音楽と劣等感

音楽。

あの頃の私は、音楽に絶望していた。

 

たるんだ左足でリズムをとり、その短い指で弦を弾き音を紡いでいた時、私はそれに何も意味がないと思っていた。世界にとっても、私にとっても。

 

音楽に感動し生かされていながら、死ぬ頃には音楽なんて聴かないんだとか、モラトリアムの塊みたいなものと同居していた。生きながらにして死について考えた。

 

劣等感。

村上春樹の「ノルウェーの森」を読んだ。レイコさん、というピアノに人生をかけ、20年でそれを奪われた人が出てくる。

こんなことを言っていた。

「さっきも言ったように私は四つの時からピアノを引いてきた訳だけれど、考えてみたら自分自身のためにピアノを弾いたことなんてただの一度もなかったのよ。テストをパスするためとか、課題曲だからとか人を感心させるためだとか、そんなためばかりにピアノを弾きつづけてきたのよ、もちろんそういうのは大事なことではあるのよ、一つの楽器をマスターするためにはね。でもある年齢をすぎたら人は自分のために音楽を演奏しなければならないのよ。音楽とはそういうものなのよ。」

その言葉に私は安堵する。

あの頃より楽器を弾くことが減って、私は月に一度、楽器を手に取るかどうかになった。もちろん指なんて動かないし全然弾けない、曲なんて覚えてない。
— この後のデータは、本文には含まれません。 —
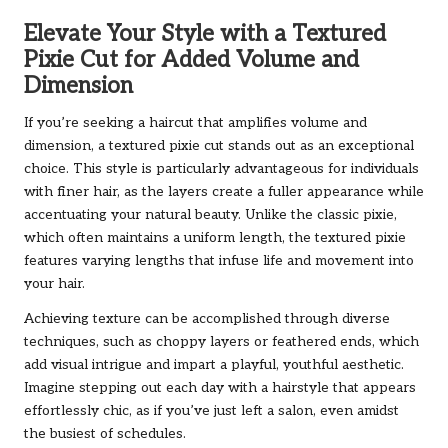
Elevate Your Style with a Textured
Pixie Cut for Added Volume and
Dimension
If you’re seeking a haircut that amplifies volume and
dimension, a textured pixie cut stands out as an exceptional
choice. This style is particularly advantageous for individuals
with finer hair, as the layers create a fuller appearance while
accentuating your natural beauty. Unlike the classic pixie,
which often maintains a uniform length, the textured pixie
features varying lengths that infuse life and movement into
your hair.
Achieving texture can be accomplished through diverse
techniques, such as choppy layers or feathered ends, which
add visual intrigue and impart a playful, youthful aesthetic.
Imagine stepping out each day with a hairstyle that appears
effortlessly chic, as if you’ve just left a salon, even amidst
the busiest of schedules.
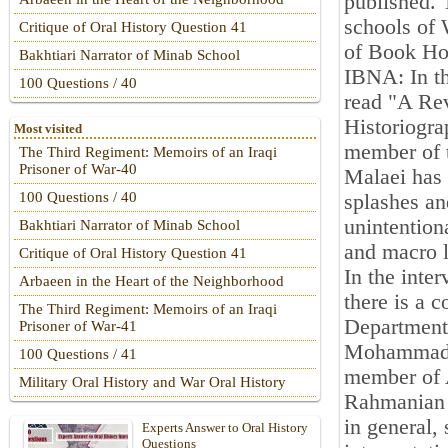
published. 
schools of 
Critique of Oral History Question 41
of Book Hou
Bakhtiari Narrator of Minab School
IBNA: In th
100 Questions / 40
read "A Rev
Historiogra
Most visited
member of 
The Third Regiment: Memoirs of an Iraqi
Prisoner of War-40
Malaei has 
100 Questions / 40
splashes an
unintention
Bakhtiari Narrator of Minab School
and macro le
Critique of Oral History Question 41
In the inte
Arbaeen in the Heart of the Neighborhood
there is a 
The Third Regiment: Memoirs of an Iraqi
Department 
Prisoner of War-41
Mohammad S
100 Questions / 41
member of 
Military Oral History and War Oral History
Rahmanian s
in general,
Experts Answer to Oral History
Questions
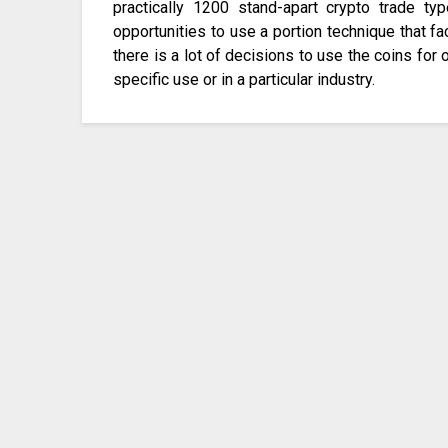
practically 1200 stand-apart crypto trade ty
opportunities to use a portion technique that fa
there is a lot of decisions to use the coins for 
specific use or in a particular industry.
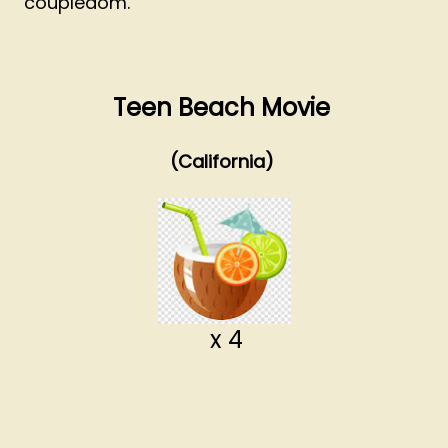
coupledom.
Teen Beach Movie
(California)
x 4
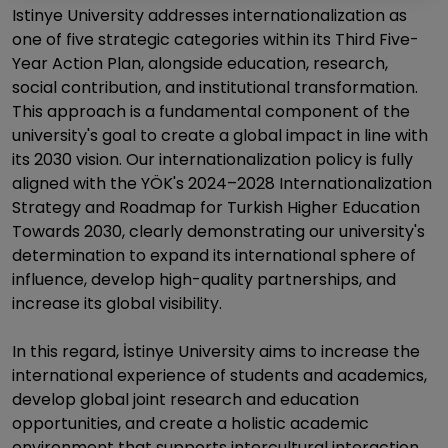
Istinye University addresses internationalization as
one of five strategic categories within its Third Five-
Year Action Plan, alongside education, research,
social contribution, and institutional transformation.
This approach is a fundamental component of the
university's goal to create a global impact in line with
its 2030 vision. Our internationalization policy is fully
aligned with the YÖK's 2024–2028 Internationalization
Strategy and Roadmap for Turkish Higher Education
Towards 2030, clearly demonstrating our university's
determination to expand its international sphere of
influence, develop high-quality partnerships, and
increase its global visibility.
In this regard, İstinye University aims to increase the
international experience of students and academics,
develop global joint research and education
opportunities, and create a holistic academic
environment that supports intercultural interaction.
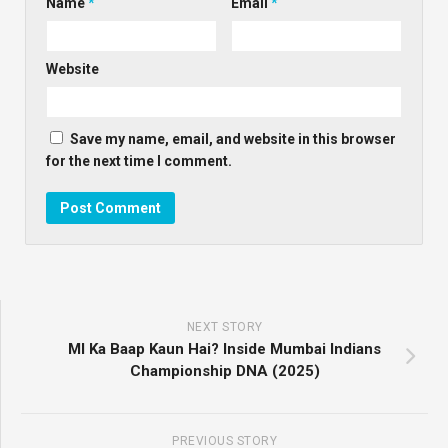
Name
*
Email
*
Website
Save my name, email, and website in this browser
for the next time I comment.
NEXT STORY
MI Ka Baap Kaun Hai? Inside Mumbai Indians
Championship DNA (2025)
PREVIOUS STORY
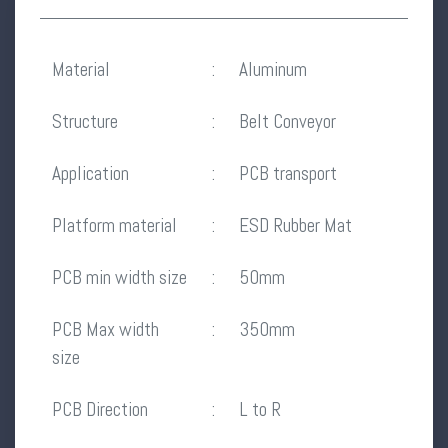
Material
:
Aluminum
Structure
:
Belt Conveyor
Application
:
PCB transport
Platform material
:
ESD Rubber Mat
PCB min width size
:
50mm
PCB Max width
:
350mm
size
PCB Direction
:
L to R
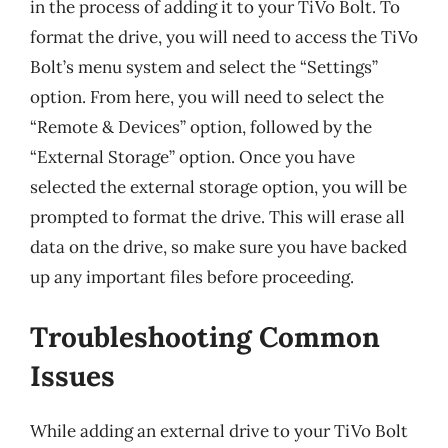
in the process of adding it to your TiVo Bolt. To
format the drive, you will need to access the TiVo
Bolt’s menu system and select the “Settings”
option. From here, you will need to select the
“Remote & Devices” option, followed by the
“External Storage” option. Once you have
selected the external storage option, you will be
prompted to format the drive. This will erase all
data on the drive, so make sure you have backed
up any important files before proceeding.
Troubleshooting Common
Issues
While adding an external drive to your TiVo Bolt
たまに弾きたくなって、それを手に取り、好きだったくるりの「How to go」や「赤い電車」を弾いている。

それがまた、たまらなく楽しいのだ。普段のストレスが吹き飛ぶくらい。

自分が音楽が好きだということがひしひしとわかる。

 

誰に見せるでもなく、その瞬間、自分のために音楽を奏でている。

 

やっとあの頃の自分を、劣等感だけで楽器を弾いていた自分を水に流せた気がする。